I worked out that the horsehair was held in the bow in a slot with a small piece of wood pressed in after to hold it in place. The other end of the bow had a groove with two hooks. I guessed that this was supposed to hook some expansion on the end of the horsehair.
I prepared the horse hair following instructions I found online: wrapping the hair with thread and then applying a drop of superglue to turn the tread wrapping rock solid. It took a bit of experimenting to find the correct place to put the second thread wrap to give the bow the correct tension when strung.
I started by tracing out the shape of a bridge for second rebec onto some of the spare wood for the sound board. I sawed out the rough shape and then sawed at intervals into the space between the feet and cleared it out with a chisel. From there it was a matter of cleaning up the shape with needle files and sandpaper.
I needed to make a few additional pieces: the saddle, end button and top nut. For these parts I used a few ebony scraps I got from a local violin maker. I started by sawing a large block in two to make the saddle and top nut, from there this was all file work to get them into shape and then clean up with sandpaper to get them to a nice finish.
Finally it comes to glue up and applying a finish. I just used standard wood glue on all the parts, there are fancier glues people use for violins but this seemed to work fine for me. After glue up I then went over everything again with progressively finer grades of sand paper to clean it up. For the finish I used Tru Oil, which is a gun stock finish which is also often used on musical instruments. I applied layers of that until I was satisfied with how it looked.
Out of a desire to get this finished before I went away from home again, I ended up deciding to just buy a new set of tuning pegs. So from here it was just a matter of stringing and tuning it and I was done! Hopefully I can update this at some point with someone who knows how to play violin having a go with it!
This instrument caught my eye in my granny’s house where the carved head was poking out from on top of a cupboard so I got it down and found something desperately in need of some attention. After consulting with her it was identified as a rebec, which is an old relative of a violin, with only 3 strings and half round body somewhat resembling that of a lute. This particular rebec had clearly taken a bit of a beating over the years and a number of parts where either missing or broken, so I thought I would take it upon myself to try and repair it and get it back to a playable state.
The keen eyed among you will have noticed that this is listed as part 1 and that is because at the time of writing I have only got so far with this project and will not be able to work any further on it for a while what with university and not having access to my woodworking tools. Therefore, this article will include a rundown of the state of the rebec and what things I need to do and how I am thinking I will do them and then also a more usual description of how I did what I have done so far.
The state of things
The first part that is broken is the soundboard, which is heavily cracked to the point of probably not being sturdy enough to support the bridge anymore. This is the part that I have already made a replacement for so more details on that will follow later in the article.
There is currently only one of the three tuning pegs remaining, but the one that if left is in good condition.
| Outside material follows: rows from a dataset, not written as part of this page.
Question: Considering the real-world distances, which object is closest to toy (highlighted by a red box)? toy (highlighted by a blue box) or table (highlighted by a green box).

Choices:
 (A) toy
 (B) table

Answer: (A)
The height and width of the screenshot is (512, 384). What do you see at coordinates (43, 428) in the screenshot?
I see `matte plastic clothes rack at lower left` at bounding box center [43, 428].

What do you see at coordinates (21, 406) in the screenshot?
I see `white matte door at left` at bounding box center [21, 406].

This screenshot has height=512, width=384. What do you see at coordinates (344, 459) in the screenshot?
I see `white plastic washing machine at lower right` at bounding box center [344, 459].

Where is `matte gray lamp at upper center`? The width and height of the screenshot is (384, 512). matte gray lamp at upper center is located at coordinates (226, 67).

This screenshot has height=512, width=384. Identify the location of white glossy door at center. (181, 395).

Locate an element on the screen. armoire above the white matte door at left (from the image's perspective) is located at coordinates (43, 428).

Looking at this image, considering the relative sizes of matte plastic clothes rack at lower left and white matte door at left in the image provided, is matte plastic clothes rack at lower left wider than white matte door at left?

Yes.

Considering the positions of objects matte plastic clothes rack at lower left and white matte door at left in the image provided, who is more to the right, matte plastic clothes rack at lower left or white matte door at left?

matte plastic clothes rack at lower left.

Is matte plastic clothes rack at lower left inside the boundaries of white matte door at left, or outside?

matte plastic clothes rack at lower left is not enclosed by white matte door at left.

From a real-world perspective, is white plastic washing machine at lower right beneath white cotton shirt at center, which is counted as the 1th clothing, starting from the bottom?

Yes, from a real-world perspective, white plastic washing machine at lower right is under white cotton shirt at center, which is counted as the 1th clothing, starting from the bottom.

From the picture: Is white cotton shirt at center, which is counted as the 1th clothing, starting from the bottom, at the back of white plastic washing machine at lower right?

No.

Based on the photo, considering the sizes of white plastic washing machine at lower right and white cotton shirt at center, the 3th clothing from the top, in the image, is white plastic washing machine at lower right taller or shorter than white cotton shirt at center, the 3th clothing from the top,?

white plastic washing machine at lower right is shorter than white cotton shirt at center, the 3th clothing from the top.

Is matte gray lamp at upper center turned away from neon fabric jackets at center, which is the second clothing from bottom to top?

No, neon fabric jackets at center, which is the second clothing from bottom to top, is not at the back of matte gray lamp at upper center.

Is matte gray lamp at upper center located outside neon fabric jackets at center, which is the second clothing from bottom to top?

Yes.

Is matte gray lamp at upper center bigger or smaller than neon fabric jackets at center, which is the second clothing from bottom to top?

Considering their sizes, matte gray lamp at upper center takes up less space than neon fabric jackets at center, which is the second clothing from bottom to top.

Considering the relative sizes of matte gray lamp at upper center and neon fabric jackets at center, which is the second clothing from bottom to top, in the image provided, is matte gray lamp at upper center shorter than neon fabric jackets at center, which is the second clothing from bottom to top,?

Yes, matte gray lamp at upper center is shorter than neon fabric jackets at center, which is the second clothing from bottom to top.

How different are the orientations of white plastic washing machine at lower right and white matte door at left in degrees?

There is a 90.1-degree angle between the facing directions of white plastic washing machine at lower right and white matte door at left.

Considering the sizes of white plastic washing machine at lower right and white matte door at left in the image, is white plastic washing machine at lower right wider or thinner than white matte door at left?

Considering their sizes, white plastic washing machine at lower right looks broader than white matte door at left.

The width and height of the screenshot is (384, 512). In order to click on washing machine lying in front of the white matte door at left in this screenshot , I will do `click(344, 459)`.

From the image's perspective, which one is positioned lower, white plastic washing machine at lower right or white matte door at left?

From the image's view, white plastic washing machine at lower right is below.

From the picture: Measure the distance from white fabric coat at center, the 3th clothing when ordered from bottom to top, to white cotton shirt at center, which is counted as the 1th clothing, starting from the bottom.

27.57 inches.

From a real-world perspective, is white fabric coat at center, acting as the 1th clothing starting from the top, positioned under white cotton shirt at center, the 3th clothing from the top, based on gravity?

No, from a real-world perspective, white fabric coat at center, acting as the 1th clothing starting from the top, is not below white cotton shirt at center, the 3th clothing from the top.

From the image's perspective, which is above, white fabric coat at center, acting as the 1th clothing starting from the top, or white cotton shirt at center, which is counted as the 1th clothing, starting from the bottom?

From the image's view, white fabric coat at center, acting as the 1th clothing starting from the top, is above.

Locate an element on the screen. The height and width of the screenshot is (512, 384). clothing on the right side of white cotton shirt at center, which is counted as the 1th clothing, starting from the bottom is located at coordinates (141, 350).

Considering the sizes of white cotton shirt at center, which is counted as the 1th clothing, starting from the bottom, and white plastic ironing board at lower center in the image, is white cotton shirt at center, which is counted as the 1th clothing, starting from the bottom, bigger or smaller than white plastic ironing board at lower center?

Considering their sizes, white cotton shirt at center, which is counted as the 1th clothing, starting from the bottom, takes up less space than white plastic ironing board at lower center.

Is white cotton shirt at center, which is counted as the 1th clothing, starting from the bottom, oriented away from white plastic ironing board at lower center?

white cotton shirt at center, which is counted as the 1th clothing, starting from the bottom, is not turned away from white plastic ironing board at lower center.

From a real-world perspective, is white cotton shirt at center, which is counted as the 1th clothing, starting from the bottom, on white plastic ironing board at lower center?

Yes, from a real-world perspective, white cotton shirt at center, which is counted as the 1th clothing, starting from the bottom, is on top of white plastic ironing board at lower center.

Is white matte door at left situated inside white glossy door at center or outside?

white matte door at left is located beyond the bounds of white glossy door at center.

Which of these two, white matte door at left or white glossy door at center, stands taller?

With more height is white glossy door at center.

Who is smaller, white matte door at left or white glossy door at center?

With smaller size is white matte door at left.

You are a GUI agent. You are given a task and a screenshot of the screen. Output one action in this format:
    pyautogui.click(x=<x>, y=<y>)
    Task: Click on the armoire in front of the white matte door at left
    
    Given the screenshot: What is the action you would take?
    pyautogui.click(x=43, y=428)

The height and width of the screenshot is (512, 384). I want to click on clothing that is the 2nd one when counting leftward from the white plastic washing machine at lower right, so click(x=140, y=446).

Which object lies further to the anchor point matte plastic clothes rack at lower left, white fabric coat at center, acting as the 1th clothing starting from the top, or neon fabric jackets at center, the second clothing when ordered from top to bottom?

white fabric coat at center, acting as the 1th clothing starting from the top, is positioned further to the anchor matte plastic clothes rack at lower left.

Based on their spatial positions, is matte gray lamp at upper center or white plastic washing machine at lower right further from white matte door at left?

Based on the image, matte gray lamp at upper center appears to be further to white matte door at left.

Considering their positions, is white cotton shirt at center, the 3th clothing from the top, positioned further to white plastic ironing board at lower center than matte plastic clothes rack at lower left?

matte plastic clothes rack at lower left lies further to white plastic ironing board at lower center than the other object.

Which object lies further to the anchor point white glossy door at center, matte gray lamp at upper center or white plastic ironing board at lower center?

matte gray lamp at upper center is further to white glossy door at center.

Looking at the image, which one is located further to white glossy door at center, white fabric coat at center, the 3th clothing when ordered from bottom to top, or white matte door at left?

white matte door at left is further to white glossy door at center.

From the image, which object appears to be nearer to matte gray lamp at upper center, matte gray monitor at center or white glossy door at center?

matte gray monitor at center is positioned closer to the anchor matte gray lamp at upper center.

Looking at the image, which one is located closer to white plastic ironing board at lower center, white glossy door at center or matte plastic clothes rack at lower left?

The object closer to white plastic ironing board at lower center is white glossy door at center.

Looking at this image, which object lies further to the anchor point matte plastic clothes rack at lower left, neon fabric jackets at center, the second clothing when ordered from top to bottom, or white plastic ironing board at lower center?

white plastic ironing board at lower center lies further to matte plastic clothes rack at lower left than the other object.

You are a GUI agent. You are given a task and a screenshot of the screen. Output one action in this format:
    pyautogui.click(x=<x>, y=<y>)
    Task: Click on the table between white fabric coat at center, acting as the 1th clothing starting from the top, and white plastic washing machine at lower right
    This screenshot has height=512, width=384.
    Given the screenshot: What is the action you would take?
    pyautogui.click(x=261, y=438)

These are going to be one of the trickier things to make as they really have to be turned and as I continue to not have a lathe that is rather difficult. What you can use to make the tapered section of the pegs, which is the only part where the shape is actually important (for the rest it is purely aesthetic), is something that is essentially an oversized pencil sharpener. So, an option would be to get one of them to form the tapered part and then to try and hand carve the heads on the pegs but that seems like it will be unlikely that I will be able to make them much of a match to the original one. A last resort would be to just try and either buy two that match the original or a completely new set of three but that seems to go rather against the spirit of the thing.
Another part that is missing is a peg that goes into the end of the body onto which the tail piece attaches, which is the part the strings are attached to. This is another part that would be quite a small and easy part to make on a lathe but trying to make it without is much more challenging.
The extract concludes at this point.